Source data:
*** Block opens ***

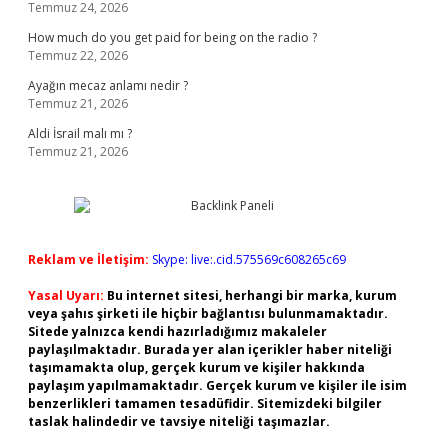
Temmuz 24, 2026
How much do you get paid for being on the radio ?
Temmuz 22, 2026
Ayağın mecaz anlamı nedir ?
Temmuz 21, 2026
Aldi İsrail malı mı ?
Temmuz 21, 2026
Reklam ve İletişim:
Skype: live:.cid.575569c608265c69
Yasal Uyarı:
Bu internet sitesi, herhangi bir marka, kurum
veya şahıs şirketi ile hiçbir bağlantısı bulunmamaktadır.
Sitede yalnızca kendi hazırladığımız makaleler
paylaşılmaktadır. Burada yer alan içerikler haber niteliği
taşımamakta olup, gerçek kurum ve kişiler hakkında
paylaşım yapılmamaktadır. Gerçek kurum ve kişiler ile isim
benzerlikleri tamamen tesadüfidir. Sitemizdeki bilgiler
taslak halindedir ve tavsiye niteliği taşımazlar.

*** Block closes ***

Return every line of the data above in which "kişiler" appears.

taşımamakta olup, gerçek kurum ve kişiler hakkında
paylaşım yapılmamaktadır. Gerçek kurum ve kişiler ile isim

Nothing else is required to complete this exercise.